An exact reproduction is needed of every line from the beginning of the data down to and including the line that contains "working life so", minus the pictures.

(SUPPLIED DATA Opens)

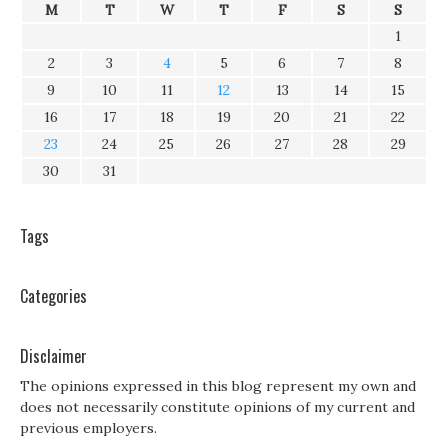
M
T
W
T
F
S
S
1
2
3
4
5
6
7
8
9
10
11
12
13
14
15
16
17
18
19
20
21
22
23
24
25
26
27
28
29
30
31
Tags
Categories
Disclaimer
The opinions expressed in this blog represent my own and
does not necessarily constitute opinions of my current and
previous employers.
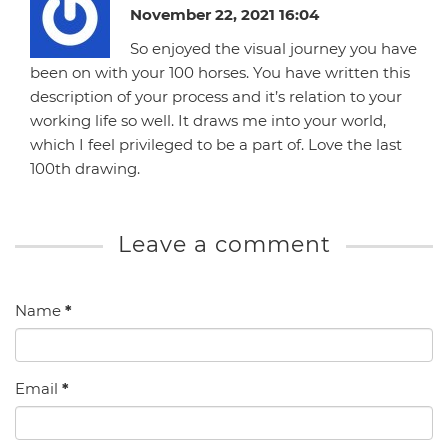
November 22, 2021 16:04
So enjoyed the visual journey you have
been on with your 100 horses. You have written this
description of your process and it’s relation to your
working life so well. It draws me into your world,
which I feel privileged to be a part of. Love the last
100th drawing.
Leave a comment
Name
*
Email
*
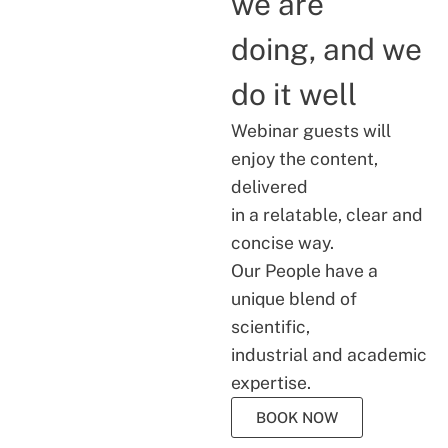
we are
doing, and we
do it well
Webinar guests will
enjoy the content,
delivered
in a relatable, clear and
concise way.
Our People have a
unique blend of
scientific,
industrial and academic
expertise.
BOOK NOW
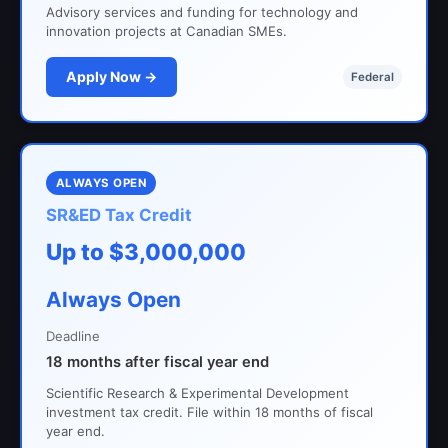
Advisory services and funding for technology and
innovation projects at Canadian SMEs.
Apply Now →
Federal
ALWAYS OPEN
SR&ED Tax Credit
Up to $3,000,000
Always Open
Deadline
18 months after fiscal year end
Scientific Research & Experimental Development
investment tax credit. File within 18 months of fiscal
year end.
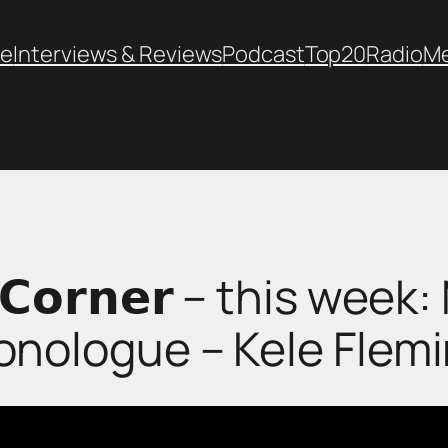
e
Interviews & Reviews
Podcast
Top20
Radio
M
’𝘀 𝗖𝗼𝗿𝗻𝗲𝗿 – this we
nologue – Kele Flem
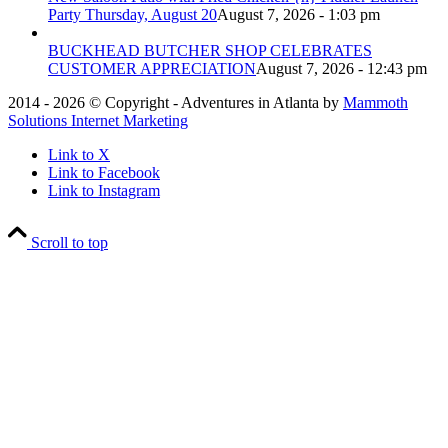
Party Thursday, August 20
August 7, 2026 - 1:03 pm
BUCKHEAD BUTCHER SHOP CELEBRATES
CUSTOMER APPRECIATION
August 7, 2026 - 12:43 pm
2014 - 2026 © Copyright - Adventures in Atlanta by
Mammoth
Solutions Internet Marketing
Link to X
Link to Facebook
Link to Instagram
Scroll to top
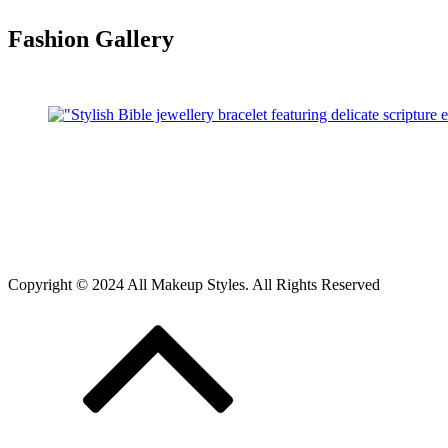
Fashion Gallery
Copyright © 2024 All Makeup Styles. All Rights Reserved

(SUPPLIED DATA Closes)

| RESULT |
M
T
W
T
F
S
S
1
2
3
4
5
6
7
8
9
10
11
12
13
14
15
16
17
18
19
20
21
22
23
24
25
26
27
28
29
30
31
Tags
Categories
Disclaimer
The opinions expressed in this blog represent my own and
does not necessarily constitute opinions of my current and
previous employers.
November 22, 2021 16:04
So enjoyed the visual journey you have
been on with your 100 horses. You have written this
description of your process and it’s relation to your
working life so well. It draws me into your world,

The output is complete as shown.